Opsi yang sedang diperhatikan antara lain apakah menurunkan kewajiban penempatan dananya menjadi 25% dari yang sebelumnya sebesar 30% atau bahkan menaikkan ke tingkat 50% sampai dengan 75%. Raden Pardede mengungkapkan, "Apakah 50% atau 75%, apakah 25%, itu masih akan dikaji." Hal ini dilakukan dengan tujuan pemerintah ingin menciptakan transparansi dalam pencatatan nilai hasil ekspor di Indonesia. Selain itu, juga untuk meningkatkan cadangan devisa pemerintah dan menjaga stabilitas kurs.
Jika nilai hasil ekspor yang masuk ke dalam negeri lebih banyak, maka cadangan devisa pemerintah akan lebih baik. Dengan demikian, pemerintah dapat memiliki instrumen untuk tetap membuat dan menjaga rupiah tetap stabil. "Kalau dia lebih banyak lagi yang bisa masuk maka cadangan devisa kita akan lebih baik, ya. Jadi kita jadi punya instrumen untuk bisa tetap membuat, menjaga rupiah stabil," tegasnya.

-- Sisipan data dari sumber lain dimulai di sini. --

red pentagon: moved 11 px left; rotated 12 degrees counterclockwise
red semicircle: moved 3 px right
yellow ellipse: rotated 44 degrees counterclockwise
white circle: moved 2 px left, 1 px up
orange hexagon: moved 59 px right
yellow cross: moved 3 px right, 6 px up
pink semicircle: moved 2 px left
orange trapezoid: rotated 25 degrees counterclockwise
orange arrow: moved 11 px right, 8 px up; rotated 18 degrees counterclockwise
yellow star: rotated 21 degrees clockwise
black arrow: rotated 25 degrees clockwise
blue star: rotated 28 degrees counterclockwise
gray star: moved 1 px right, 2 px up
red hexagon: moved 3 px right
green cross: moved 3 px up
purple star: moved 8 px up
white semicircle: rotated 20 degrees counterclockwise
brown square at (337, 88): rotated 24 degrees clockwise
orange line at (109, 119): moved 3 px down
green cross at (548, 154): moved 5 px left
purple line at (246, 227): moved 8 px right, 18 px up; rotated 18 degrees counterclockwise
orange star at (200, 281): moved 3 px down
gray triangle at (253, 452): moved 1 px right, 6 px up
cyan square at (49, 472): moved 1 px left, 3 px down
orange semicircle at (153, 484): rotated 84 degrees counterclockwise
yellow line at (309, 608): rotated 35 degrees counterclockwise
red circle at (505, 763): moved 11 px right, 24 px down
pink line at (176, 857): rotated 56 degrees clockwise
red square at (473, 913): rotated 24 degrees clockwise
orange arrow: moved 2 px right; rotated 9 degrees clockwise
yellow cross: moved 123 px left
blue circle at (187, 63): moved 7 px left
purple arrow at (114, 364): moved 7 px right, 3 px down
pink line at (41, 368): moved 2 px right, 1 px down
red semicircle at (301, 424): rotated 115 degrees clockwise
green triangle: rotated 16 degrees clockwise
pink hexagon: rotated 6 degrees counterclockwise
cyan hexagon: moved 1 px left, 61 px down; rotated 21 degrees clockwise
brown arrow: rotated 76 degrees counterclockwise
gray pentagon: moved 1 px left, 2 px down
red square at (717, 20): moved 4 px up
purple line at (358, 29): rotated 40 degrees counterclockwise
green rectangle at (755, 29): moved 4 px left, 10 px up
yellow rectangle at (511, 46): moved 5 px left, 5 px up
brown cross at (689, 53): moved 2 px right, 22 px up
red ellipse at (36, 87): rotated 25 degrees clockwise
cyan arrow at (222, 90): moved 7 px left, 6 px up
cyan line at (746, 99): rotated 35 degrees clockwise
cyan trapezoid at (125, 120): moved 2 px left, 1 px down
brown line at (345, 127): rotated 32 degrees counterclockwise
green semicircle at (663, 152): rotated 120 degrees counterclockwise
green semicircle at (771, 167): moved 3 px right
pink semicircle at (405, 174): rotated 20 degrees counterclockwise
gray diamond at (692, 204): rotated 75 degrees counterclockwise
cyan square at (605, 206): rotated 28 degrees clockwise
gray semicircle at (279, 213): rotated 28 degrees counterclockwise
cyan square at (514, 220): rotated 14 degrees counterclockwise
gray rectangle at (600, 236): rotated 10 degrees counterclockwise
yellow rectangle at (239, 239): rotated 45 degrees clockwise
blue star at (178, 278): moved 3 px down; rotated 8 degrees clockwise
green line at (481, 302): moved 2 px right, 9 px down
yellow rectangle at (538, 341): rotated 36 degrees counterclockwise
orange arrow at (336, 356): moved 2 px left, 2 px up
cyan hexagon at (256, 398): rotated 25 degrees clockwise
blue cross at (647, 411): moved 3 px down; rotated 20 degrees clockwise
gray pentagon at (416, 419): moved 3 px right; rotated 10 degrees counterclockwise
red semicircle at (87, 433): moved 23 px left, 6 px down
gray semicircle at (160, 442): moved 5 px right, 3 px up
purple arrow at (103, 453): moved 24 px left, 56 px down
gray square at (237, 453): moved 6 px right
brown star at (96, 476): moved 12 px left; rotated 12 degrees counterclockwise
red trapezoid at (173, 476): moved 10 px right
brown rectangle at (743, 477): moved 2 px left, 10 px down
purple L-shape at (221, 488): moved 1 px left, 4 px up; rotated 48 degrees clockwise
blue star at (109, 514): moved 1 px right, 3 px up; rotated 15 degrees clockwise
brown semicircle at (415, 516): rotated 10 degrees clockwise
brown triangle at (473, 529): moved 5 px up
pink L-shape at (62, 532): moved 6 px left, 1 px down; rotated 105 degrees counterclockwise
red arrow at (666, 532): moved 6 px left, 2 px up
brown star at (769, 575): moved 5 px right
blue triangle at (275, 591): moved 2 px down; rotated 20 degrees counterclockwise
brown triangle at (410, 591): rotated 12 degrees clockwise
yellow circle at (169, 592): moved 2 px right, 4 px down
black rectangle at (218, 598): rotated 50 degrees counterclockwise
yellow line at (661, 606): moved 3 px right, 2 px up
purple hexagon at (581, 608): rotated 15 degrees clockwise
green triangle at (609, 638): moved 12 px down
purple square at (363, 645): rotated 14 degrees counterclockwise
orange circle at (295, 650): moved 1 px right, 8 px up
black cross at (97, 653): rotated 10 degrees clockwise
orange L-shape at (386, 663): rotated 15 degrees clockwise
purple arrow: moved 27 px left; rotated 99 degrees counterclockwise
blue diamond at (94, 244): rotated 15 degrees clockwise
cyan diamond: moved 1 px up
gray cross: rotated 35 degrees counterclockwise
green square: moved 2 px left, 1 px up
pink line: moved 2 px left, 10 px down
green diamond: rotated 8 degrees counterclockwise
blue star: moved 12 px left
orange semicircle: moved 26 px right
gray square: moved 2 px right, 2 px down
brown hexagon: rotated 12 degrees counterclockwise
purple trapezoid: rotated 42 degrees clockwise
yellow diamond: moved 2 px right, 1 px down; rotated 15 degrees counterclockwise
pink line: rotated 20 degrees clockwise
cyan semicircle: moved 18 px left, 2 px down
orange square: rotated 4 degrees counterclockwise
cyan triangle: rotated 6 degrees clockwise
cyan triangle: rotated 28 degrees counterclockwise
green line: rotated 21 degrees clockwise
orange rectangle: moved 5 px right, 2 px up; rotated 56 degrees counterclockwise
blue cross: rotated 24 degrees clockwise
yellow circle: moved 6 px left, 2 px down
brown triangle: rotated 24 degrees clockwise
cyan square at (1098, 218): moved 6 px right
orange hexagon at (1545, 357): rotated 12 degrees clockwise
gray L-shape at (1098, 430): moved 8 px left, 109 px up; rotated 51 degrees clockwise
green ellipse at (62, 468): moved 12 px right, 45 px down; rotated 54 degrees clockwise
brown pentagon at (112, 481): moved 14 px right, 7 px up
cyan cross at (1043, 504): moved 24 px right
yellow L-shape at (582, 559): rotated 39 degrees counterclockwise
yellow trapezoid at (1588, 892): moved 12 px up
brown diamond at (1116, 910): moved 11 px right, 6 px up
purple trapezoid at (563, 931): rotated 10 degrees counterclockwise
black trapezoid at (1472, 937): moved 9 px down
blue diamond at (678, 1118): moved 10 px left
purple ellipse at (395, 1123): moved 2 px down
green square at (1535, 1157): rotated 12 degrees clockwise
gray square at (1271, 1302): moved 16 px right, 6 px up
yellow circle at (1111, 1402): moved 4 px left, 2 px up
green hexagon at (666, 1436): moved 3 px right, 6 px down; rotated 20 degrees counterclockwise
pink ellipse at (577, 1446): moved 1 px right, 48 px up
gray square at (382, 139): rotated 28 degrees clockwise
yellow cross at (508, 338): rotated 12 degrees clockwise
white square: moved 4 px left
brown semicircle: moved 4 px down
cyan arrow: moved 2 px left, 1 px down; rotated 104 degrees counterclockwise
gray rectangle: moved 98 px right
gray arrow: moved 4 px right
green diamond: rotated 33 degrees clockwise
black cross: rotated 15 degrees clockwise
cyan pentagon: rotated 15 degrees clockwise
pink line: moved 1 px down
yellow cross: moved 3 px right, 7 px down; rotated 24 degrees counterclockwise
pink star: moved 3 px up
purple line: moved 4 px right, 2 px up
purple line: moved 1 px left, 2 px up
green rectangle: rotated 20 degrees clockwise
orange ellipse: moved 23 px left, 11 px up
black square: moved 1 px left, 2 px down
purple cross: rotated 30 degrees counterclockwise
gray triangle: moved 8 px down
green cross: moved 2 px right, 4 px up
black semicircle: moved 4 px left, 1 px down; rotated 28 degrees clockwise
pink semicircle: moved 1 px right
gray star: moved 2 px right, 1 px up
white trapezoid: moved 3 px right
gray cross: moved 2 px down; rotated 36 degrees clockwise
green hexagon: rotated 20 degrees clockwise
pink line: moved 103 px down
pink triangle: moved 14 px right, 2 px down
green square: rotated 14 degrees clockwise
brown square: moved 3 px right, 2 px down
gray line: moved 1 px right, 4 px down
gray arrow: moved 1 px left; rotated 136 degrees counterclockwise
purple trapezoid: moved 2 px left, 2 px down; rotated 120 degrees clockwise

Pemerintah menekankan bahwa perubahan ketentuan ini dilakukan untuk meningkatkan transparansi dan stabilitas. Selain itu, juga untuk memberikan pemberdayaan kepada para eksportir. Dengan adanya perubahan tersebut, para eksportir dapat lebih teratur dalam mengatur pengeluaran dan penyimpanan devisa.
Namun, hingga saat ini, semua ketentuan masih dalam tahap pembahasan. Staf Khusus Menko Perekonomian belum bisa menjelaskan lebih lanjut terkait kebijakan tambahan yang akan diambil. "Itu sebabnya belum selesai dilakukan kajian, terutama oleh Kementerian Keuangan saya pikir yang akan dilakukan," ungkapnya.
Menurut aturan yang berlaku saat ini, para eksportir dengan nilai ekspor pada Pemberitahuan Pabean Ekspor 250 ribu dolar AS atau lebih, wajib menempatkan DHE-nya minimal 30% ke rekening khusus (reksus) dalam negeri yang difasilitasi oleh Bank Indonesia (BI) minimal 3 bulan. Data Bank Indonesia per 20 Agustus 2024 menunjukkan bahwa dolar hasil ekspor yang masuk ke instrumen term deposit valuta asing devisa hasil ekspor (TD Valas DHE) telah kembali bergerak di kisaran US$2,1 miliar-US$2,2 miliar.
Hal ini terjadi seiring dengan sanksi yang diberikan oleh BI bersama Direktorat Jenderal Bea dan Cukai kepada eksportir yang enggan menyimpan dolar hasil ekspornya di instrumen keuangan domestik.